He was amaurotic, but he sounded sad. I didn’t speak again. Every
move
Scion made was controlled by Nashira. Those nine voyants would be dead before the week was out.

The rickshaw dropped me off at the base of the Seven Dials pillar. The vibrant blues and golds on the sundials at the top had been replaced by red, white and black, with silver anchors in the middle of each oval. Chat had painted them during the night, coating their beautiful symbols with Scion’s colors. It looked authentic, like something done for Novembertide, but the sight of the enemy’s symbol on that pillar hurt my heart. I took out my keys and walked away from it.

When I got back to my room, I found four small Grub Street booklets on my bed. I picked up the nearest and skimmed my fingers over it.
The History of the Great Syndicate of London: Volume I
. This must be what Jaxon had meant by “homework.” I sat down in my armchair and opened it.

Originally, the clairvoyant people of London had only ever met in small groups. There had been a few large gangs with voyant members, like the Forty Elephants, but it was a “mirror-reader” named Tom Merritt who had stepped up and taken charge of it all in the early 1960s. Interesting that the first Underlord had been a soothsayer, the lowest of Jaxon’s orders. Along with his lover, the “flower-caster” Madge Blevins, he’d divided the citadel into sections, created the black market, and given each clairvoyant a job. The most committed were raised to positions of power, becoming the first mime-lords and mime-queens. In 1964, his work was done. He declared himself Underlord, and Madge his faithful mollisher.

It was strange to see a record that didn’t use the Seven Orders clas-sification system.
Mirror-reader
and
flower-caster
had long since been replaced by
catoptromancer
and
anthomancer
. There were other archaisms scattered through the text:
numina
for
numa
,
spirit-reel
for
spool
.

The first scrimmage had been held twelve years later. Good Tom and Madge had both been killed in a freak accident, leaving the
syndicate
without a leader. The resulting battle for the crown—the first scrimmage—had been won by the first Underqueen, who’d called herself the Golden Baroness. She had ruled for another four years before being brutally murdered by an “axe-diviner.”

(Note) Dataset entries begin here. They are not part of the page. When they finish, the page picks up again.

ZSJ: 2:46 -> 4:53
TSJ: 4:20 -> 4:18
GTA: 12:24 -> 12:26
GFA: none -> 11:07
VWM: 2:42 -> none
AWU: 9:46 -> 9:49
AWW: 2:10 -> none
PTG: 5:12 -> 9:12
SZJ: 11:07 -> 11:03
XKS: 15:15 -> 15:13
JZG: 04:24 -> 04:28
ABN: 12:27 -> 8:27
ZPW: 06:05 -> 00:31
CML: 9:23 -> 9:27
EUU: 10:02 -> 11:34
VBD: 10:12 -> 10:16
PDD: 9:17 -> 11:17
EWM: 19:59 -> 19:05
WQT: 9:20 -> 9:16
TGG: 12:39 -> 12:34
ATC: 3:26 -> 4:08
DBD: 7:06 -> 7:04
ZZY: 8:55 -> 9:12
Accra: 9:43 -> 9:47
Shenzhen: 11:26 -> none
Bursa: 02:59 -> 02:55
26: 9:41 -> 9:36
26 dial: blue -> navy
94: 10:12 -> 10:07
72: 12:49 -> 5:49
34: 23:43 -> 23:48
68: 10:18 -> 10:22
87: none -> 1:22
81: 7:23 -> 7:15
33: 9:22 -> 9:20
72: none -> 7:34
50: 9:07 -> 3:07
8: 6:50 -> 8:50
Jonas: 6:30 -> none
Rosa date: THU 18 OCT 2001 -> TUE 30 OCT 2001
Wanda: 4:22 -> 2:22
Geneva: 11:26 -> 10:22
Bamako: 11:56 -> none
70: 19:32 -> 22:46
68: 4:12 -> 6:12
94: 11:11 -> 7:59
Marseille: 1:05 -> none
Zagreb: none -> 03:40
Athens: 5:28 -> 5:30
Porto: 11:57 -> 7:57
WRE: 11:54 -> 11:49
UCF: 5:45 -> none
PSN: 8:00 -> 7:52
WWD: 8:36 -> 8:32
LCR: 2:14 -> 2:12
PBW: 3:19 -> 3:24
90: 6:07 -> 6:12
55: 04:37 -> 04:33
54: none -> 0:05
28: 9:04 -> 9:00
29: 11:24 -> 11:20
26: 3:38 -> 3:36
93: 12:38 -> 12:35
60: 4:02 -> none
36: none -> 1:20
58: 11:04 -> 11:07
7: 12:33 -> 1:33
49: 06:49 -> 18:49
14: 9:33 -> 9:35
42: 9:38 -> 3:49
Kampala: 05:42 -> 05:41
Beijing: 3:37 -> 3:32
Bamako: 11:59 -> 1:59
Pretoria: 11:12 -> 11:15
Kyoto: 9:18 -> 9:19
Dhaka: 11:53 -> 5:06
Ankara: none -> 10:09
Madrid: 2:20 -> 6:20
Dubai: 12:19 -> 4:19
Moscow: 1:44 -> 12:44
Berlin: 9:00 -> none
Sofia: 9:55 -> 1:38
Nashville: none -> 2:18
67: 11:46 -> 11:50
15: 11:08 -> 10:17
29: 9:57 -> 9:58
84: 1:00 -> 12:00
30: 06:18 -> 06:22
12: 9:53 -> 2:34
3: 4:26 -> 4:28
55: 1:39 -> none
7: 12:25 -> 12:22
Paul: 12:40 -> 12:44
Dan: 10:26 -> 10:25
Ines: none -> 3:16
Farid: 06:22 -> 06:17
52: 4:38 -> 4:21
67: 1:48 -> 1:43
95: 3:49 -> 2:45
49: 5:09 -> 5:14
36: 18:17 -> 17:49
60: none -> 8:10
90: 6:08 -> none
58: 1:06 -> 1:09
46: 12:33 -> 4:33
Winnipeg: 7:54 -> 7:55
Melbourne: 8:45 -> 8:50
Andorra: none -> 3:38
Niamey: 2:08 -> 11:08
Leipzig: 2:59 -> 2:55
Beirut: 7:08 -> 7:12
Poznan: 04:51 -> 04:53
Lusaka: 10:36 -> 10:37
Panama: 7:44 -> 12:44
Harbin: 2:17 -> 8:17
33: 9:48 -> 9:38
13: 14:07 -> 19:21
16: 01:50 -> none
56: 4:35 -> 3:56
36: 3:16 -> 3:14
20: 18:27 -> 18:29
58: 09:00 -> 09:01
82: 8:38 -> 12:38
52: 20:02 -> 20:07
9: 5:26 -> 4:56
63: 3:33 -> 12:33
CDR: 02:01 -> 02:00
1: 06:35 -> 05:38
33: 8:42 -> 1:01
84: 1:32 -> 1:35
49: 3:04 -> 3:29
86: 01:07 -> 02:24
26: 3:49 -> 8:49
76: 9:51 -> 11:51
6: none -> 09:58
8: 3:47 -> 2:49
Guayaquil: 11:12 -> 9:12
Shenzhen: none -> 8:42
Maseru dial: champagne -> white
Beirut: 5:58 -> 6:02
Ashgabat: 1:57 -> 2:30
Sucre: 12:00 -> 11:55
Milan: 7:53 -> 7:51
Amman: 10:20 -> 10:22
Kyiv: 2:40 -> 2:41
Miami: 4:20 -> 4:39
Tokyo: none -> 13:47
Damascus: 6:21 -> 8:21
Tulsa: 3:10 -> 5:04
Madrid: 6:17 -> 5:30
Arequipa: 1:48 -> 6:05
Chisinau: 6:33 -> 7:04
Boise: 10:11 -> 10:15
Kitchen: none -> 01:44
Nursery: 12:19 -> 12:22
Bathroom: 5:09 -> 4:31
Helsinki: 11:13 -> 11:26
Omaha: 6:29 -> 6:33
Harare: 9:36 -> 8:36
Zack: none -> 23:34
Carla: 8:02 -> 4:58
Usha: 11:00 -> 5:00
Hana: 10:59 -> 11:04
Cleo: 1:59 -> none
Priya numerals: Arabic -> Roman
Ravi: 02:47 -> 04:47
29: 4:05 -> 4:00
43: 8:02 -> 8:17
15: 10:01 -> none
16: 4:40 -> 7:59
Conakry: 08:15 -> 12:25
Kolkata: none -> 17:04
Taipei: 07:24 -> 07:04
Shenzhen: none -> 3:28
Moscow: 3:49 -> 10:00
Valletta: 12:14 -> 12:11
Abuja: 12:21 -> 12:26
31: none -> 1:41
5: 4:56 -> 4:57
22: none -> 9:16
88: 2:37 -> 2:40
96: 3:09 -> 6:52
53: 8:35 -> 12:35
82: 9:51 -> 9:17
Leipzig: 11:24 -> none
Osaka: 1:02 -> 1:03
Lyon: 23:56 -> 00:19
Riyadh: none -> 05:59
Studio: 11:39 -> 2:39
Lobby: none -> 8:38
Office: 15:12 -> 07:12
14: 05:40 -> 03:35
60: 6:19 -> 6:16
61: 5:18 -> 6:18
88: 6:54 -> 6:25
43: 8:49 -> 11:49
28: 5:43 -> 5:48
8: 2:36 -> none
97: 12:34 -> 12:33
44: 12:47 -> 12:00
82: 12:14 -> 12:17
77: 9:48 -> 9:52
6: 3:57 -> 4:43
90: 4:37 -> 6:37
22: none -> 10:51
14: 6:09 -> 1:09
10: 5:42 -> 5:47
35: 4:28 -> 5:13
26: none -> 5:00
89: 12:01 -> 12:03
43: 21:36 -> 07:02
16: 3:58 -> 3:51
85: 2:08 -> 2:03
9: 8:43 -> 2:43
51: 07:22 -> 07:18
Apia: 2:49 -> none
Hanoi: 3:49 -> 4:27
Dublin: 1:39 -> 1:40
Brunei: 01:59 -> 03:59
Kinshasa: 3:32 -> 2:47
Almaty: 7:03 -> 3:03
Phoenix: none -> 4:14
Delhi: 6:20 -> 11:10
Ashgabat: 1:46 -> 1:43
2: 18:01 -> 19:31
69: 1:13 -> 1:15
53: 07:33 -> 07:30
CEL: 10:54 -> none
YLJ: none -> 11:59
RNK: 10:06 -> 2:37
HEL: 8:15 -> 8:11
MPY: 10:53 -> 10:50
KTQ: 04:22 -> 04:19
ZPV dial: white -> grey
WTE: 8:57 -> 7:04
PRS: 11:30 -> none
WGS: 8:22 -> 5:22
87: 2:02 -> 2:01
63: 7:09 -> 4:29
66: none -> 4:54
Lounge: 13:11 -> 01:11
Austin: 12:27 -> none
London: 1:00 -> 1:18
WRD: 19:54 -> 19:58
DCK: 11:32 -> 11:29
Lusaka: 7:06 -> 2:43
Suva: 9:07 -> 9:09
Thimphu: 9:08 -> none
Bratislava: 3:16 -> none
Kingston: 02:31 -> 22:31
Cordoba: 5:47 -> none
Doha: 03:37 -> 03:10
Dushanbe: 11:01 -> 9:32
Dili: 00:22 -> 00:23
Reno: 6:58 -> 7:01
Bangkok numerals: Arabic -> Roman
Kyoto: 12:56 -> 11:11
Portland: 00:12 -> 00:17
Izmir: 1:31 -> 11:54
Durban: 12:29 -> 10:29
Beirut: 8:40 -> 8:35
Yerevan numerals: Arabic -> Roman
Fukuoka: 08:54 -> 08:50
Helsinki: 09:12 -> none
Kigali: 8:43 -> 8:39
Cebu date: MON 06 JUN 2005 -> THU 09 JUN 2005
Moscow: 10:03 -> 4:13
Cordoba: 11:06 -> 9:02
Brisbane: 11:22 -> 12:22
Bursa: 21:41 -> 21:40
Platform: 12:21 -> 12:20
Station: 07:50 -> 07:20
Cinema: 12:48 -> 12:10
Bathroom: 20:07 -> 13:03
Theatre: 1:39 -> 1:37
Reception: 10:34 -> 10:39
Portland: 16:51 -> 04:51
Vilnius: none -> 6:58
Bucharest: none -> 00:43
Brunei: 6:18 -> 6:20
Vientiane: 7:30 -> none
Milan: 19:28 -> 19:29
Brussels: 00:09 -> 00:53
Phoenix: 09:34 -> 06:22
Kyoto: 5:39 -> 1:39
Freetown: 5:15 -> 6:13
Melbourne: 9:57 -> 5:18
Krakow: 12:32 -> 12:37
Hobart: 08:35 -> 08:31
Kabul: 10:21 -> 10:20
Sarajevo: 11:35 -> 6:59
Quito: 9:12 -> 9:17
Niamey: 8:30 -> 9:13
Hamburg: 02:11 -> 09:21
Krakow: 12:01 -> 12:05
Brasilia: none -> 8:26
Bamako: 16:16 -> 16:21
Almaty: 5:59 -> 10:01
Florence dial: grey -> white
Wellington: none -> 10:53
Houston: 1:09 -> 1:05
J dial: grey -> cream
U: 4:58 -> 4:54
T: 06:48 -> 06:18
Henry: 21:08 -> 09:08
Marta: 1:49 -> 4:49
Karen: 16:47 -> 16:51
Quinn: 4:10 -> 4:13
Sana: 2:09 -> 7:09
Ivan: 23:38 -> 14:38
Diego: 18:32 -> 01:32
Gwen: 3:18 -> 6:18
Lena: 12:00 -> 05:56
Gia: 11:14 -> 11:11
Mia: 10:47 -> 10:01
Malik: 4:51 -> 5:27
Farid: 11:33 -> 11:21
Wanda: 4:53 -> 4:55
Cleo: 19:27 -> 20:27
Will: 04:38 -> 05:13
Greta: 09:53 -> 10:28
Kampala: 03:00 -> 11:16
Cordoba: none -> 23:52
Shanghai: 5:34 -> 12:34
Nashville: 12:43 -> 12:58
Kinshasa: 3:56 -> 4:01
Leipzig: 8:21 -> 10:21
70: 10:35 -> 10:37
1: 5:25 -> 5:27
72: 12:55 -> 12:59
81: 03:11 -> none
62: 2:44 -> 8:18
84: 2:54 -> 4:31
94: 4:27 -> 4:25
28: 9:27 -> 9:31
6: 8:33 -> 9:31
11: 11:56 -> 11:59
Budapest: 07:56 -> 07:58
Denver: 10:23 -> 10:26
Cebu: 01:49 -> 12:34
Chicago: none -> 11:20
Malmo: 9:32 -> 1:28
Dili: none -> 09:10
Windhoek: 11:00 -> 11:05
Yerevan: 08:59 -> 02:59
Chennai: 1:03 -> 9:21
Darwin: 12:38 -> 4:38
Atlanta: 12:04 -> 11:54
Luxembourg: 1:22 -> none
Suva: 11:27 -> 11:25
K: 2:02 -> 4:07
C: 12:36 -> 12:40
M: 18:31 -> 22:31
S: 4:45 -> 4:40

Upon the Underqueen’s gruesome Demise, it was decreed by the Unnatural Assembly that her Mollisher, the Silver Baron, would inherit the Crown in the style of the deposed Monarchs of England, whose line was interrupted by the arrival of Scion ( for are we not, as one Mime-Queen said, the monarchy of those who have been crushed beneath the Anchor?). From that point on, Mollishers would always inherit, except in the rare situation that both Underlord and Mollisher were killed at the same time, or the Mollisher refused or ignored their Claim.

That might explain Cutmouth’s disappearance. It was safe to assume that whoever had killed Hector wanted her dead, too. She’d chosen to go into hiding rather than announce herself to the Unnatural Assembly. When I opened Volume III, published in 2045, I clenched my jaw.

It is in this period of our History that the great Pamphleteer, known under the pseudonym “An Obscure Writer”, stepped forth to reorganize the Syndicate. In 2031, the Seven Orders of Clairvoyance—published in the pamphlet
On the Merits of Unnaturalness
—caused a minor spate of Disagreements (including the historic imprisonment of the Vile Augurs) before its implementation as the official System by which we understand Clairvoyance in the Syndicate. Grub Street is proud to have published this stupendous and ground-breaking Document. As of the present time, Obscure Writer, now formally known as the White Binder, is Mime-Lord of I Cohort, Section 4.

“A minor spate of Disagreements”? Was that what this historian called all that senseless murder, all those gang wars? Was that what
he
called the divisions that still riddled us? I turned to the section on syndicate customs.

The Scrimmage is based on the medieval art of
mêlée
. Mime-Lords, Mime-Queens, and their Mollishers fight in close Combat in a “Rose Ring,” an enduring symbol of the Plague of Unnaturalness. Each of the Combatants fights for his- or herself, but a Mollisher may work with his or her Mime-Lord or Mime-Queen at any time during the battle. The last Candidate standing is declared Victor and is presented with the ceremonial Crown. From that moment, the Victor rules the Syndicate, and bears the title of Underlord or Underqueen, depending upon their Preference.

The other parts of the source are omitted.